If you’re planning a trip to Kyoto, you might be trying to figure out the best time of year to visit. With a variety of fascinating festivals and fun events throughout the year, you may want to time your visit to coincide with one or a few of those celebrations. Alternatively, you might prefer a quiet visit, aiming to avoid the bulk of the tourist crowds for a more local look at life in Kyoto.

Whichever type of traveler you are, we are happy to help you plan your visit to Kyoto with our local insight and expertise. We offer a number of Kyoto tours for culturally curious visitors who want to learn more about the history, etiquette, and cuisine that make this city so special. Care to join us? Reach out with any questions and we’ll happily help you book the perfect tour for you.

For now, let’s review the best time of year to visit Kyoto based on weather and events, so you can choose for yourself.

Our Local Advice for Visiting Kyoto

As local travel experts in Kyoto, we have our own thoughts on the best time to visit. The city’s global fame certainly attracts large crowds at peak times, which changes the feel of the city altogether. To bask in the serenity of Kyoto’s famous temples and shrines, you cannot be surrounded by massive crowds. 

If you opt to visit Kyoto during the busiest seasons, then we recommend you visit the most popular sights very early in the morning or in the evening, whenever possible.

If you can arrange it, we recommend you plan your Kyoto visit for late May or late November, as those times offer a reprieve from the most extreme temperatures while also benefiting from dissipating crowds.

Find out more about the main attractions in Kyoto so you can time your visit well.


As a brief introduction, from the end of March through mid-April in Kyoto, you can see the world-famous cherry blossoms. If you prefer autumn colors, the end of November is best. 

If you don’t mind the heat and humidity of mid-summer, then come to Kyoto for the Gion Matsuri festival in July. It’s the biggest event of the year and quite the cultural education for visitors. Started in the year 869, Gion Matsuri was originally part of a purification ritual meant to appease the gods during an epidemic.

The busiest times of year to visit Kyoto are spring and autumn, as tourists pour in to see the iconic cherry blossoms and then those vibrant autumn colors. Golden Week is an astonishingly busy week as domestic tourists combine with international tourists to fill Kyoto’s accommodation options.
If you intend to visit Kyoto during the peak times, you must plan well in advance.
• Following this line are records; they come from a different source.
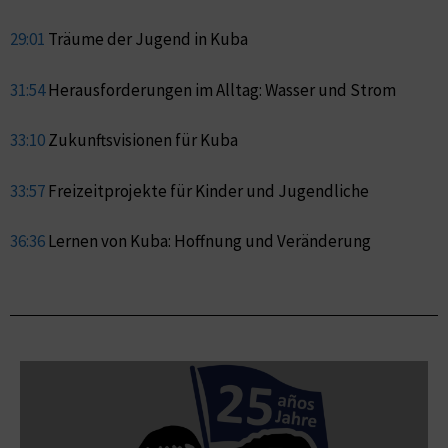
29:01
Träume der Jugend in Kuba
31:54
Herausforderungen im Alltag: Wasser und Strom
33:10
Zukunftsvisionen für Kuba
33:57
Freizeitprojekte für Kinder und Jugendliche
36:36
Lernen von Kuba: Hoffnung und Veränderung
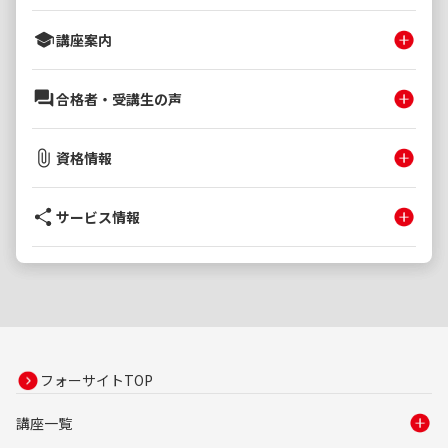
講座案内
合格者・受講生の声
資格情報
サービス情報
フォーサイトTOP
講座一覧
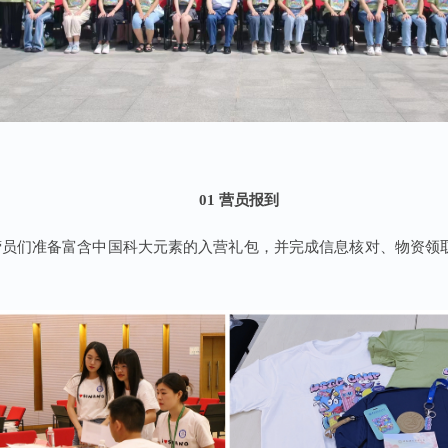
01 营员报到
的营员们准备富含中国科大元素的入营礼包，并完成信息核对、物资领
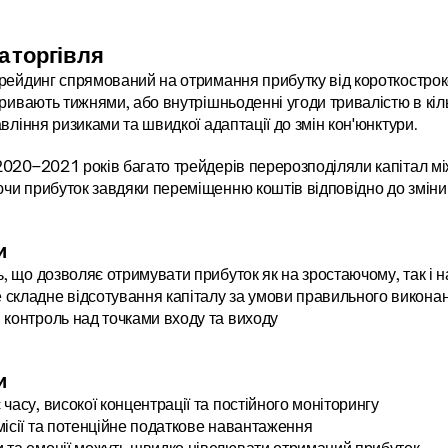
а торгівля
рейдинг спрямований на отримання прибутку від короткостроко
тривають тижнями, або внутрішньоденні угоди тривалістю в кільк
авління ризиками та швидкої адаптації до змін кон'юнктури.
020–2021 років багато трейдерів перерозподіляли капітал між 
и прибуток завдяки переміщенню коштів відповідно до зміни 
и
ь, що дозволяє отримувати прибуток як на зростаючому, так і
складне відсотування капіталу за умови правильного викона
 контроль над точками входу та виходу
и
часу, високої концентрації та постійного моніторингу
місії та потенційне податкове навантаження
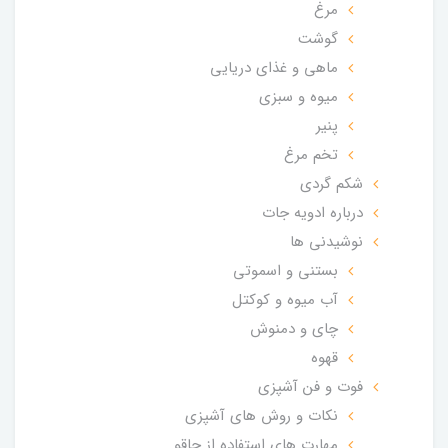
مرغ
گوشت
ماهی و غذای دریایی
میوه و سبزی
پنیر
تخم مرغ
شکم گردی
درباره ادویه جات
نوشیدنی ها
بستنی و اسموتی
آب میوه و کوکتل
چای و دمنوش
قهوه
فوت و فن آشپزی
نکات و روش های آشپزی
مهارت های استفاده از چاقو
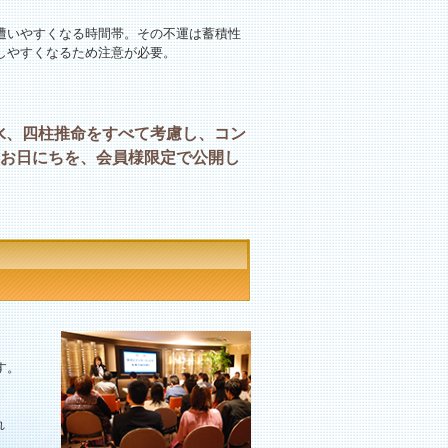
遭いやすくなる時間帯。その不運は蓄積性
しやすくなるため注意が必要。
水、四柱推命をすべて考慮し、コン
なお日にちを、会員様限定で公開し
す。
れ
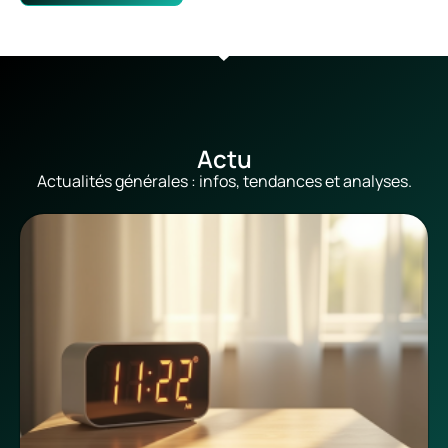
Actu
Actualités générales : infos, tendances et analyses.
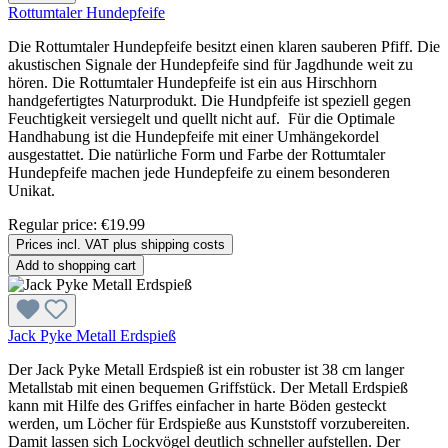
Rottumtaler Hundepfeife
Die Rottumtaler Hundepfeife besitzt einen klaren sauberen Pfiff. Die
akustischen Signale der Hundepfeife sind für Jagdhunde weit zu
hören. Die Rottumtaler Hundepfeife ist ein aus Hirschhorn
handgefertigtes Naturprodukt. Die Hundpfeife ist speziell gegen
Feuchtigkeit versiegelt und quellt nicht auf. Für die Optimale
Handhabung ist die Hundepfeife mit einer Umhängekordel
ausgestattet. Die natürliche Form und Farbe der Rottumtaler
Hundepfeife machen jede Hundepfeife zu einem besonderen
Unikat.
Regular price:
€19.99
Prices incl. VAT plus shipping costs
Add to shopping cart
Jack Pyke Metall Erdspieß
Der Jack Pyke Metall Erdspieß ist ein robuster ist 38 cm langer
Metallstab mit einen bequemen Griffstück. Der Metall Erdspieß
kann mit Hilfe des Griffes einfacher in harte Böden gesteckt
werden, um Löcher für Erdspieße aus Kunststoff vorzubereiten.
Damit lassen sich Lockvögel deutlich schneller aufstellen. Der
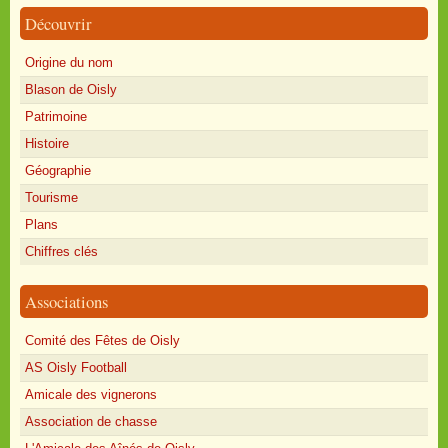
Découvrir
Origine du nom
Blason de Oisly
Patrimoine
Histoire
Géographie
Tourisme
Plans
Chiffres clés
Associations
Comité des Fêtes de Oisly
AS Oisly Football
Amicale des vignerons
Association de chasse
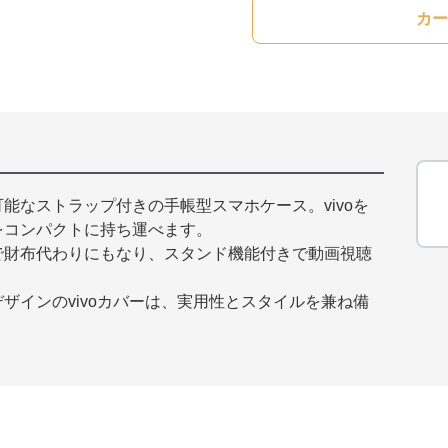
カー
能なストラップ付きの手帳型スマホケース。vivoを
をコンパクトに持ち運べます。
で財布代わりにもなり、スタンド機能付きで動画視聴
ザインのvivoカバーは、実用性とスタイルを兼ね備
Accommodations fill up quickly, as do our various Kyoto tours.

Spring Weather in Kyoto

Springtime in Kyoto means flowers blooming and temperatures heating up. You can expect low 20s Celsius (60s – 70s Fahrenheit), with an increasing chance of rain as summer approaches.
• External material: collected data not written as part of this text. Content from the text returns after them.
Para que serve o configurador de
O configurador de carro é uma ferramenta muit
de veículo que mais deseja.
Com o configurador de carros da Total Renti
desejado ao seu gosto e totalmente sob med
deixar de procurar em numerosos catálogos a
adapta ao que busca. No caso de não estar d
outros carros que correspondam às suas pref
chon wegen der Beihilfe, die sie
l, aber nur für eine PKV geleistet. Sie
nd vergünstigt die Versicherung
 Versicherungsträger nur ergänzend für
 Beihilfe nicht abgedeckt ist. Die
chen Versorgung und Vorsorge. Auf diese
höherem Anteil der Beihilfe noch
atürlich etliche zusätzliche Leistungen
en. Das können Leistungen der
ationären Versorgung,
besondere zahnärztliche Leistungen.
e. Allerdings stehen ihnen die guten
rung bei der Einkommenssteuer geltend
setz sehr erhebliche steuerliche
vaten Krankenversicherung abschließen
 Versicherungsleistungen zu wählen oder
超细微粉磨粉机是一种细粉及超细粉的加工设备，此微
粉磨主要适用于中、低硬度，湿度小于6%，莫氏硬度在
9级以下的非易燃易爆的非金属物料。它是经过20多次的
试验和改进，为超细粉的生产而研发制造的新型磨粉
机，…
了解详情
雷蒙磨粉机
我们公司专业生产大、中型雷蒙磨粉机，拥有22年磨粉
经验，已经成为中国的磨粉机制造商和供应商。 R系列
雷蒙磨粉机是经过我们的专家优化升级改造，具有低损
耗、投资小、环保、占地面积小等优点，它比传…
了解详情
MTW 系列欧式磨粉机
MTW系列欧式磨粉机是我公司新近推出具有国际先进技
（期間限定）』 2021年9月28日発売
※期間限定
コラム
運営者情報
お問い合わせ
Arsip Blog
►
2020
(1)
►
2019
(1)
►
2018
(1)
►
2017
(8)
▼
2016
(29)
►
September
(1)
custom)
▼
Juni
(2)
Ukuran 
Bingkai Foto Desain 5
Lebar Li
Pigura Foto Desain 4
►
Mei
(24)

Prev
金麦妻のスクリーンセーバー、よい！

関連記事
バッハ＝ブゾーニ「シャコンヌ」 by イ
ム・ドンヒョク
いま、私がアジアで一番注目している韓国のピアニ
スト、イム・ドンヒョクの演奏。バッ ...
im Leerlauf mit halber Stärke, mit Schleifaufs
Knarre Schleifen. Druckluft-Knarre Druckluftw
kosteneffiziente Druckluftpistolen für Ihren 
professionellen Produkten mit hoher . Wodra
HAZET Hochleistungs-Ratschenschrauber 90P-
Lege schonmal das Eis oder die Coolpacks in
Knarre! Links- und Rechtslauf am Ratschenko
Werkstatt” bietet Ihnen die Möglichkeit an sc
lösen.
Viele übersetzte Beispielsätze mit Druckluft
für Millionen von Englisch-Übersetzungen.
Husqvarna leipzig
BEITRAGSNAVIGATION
Plum blossom season begins about a month before the cherry blossoms bloom. While not as famous, the fragrance during this time is stunning and the deeper pinks and purples offer quite the visual treat. 

Cherry blossom season is typically the end of March through mid-April. Of course, great beauty is often ephemeral, and we usually enjoy a mere two weeks of their full bloom. 
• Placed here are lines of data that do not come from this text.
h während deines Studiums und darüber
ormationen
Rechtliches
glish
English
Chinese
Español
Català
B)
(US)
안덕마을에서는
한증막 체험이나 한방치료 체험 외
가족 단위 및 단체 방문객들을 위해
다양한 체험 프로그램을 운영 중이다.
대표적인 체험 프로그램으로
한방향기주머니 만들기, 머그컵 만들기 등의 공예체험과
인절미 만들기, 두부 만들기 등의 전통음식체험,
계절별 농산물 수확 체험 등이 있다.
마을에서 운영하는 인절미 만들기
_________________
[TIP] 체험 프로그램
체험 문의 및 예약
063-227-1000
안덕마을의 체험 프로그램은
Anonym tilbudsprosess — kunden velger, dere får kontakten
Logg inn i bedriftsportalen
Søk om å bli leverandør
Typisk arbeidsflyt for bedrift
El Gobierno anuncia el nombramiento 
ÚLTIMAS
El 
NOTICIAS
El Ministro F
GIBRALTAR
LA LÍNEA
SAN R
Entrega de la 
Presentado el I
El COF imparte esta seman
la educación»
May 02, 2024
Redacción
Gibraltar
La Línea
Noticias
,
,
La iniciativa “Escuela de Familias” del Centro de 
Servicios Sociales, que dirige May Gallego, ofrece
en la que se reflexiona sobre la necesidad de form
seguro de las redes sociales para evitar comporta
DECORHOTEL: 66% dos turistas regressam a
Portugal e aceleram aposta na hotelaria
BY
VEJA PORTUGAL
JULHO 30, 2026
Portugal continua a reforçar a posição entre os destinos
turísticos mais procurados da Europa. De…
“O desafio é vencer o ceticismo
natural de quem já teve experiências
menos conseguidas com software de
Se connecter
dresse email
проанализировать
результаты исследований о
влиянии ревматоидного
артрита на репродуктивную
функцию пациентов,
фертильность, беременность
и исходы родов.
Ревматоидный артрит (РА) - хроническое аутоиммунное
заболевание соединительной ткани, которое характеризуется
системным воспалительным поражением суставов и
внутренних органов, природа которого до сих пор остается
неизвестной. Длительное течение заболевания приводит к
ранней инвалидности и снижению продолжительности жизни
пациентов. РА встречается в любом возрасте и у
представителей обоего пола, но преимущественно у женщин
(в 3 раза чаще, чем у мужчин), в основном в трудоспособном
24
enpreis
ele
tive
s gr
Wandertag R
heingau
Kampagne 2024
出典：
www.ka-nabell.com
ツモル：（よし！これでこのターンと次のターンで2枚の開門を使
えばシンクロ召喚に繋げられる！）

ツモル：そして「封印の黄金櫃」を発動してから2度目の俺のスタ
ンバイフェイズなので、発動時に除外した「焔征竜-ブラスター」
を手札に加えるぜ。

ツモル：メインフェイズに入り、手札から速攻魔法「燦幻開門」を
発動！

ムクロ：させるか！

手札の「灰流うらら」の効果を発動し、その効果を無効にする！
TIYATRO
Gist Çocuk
As the timing of peak blooms can vary each year, there’s no perfect way to confidently book a trip just for these views. However, if you miss the majority of the cherry blossoms, May is still a time of floral beauty and lush green gardens in Kyoto.

Tenryu-ji Garden and Temple
Tenryu-ji garden on a warm spring day in Arashiyama, Kyoto, Japan

Summer Weather in Kyoto

In Kyoto, spring continues until the end of May, which is when the rainy season, or tsuyu, begins. This typically runs until around July 10th, and then we say summer starts; tsuyu and summer are distinctly different seasons here. Summertime in Kyoto means high heat and humidity. If you opt to visit during this season of festivals, do take care and be sure to stay hydrated.

Summer temperatures are steadily in the 30s Celsius (80s – 90s Fahrenheit).

Autumn Weather in Kyoto

Autumn in Kyoto means changing leaves on the ubiquitous maple and other deciduous trees throughout the city and into the mountains. These bright colors attract international and domestic visitors, so be prepared for crowds to return. 

If you can plan your visit toward the beginning of November, you’ll catch the beautiful colors while avoiding the bulk of the crowds.

Temperatures are very comfortable, usually in the low 20s Celsius (60s – 70s Fahrenheit), cooling down in the evenings and as winter approaches.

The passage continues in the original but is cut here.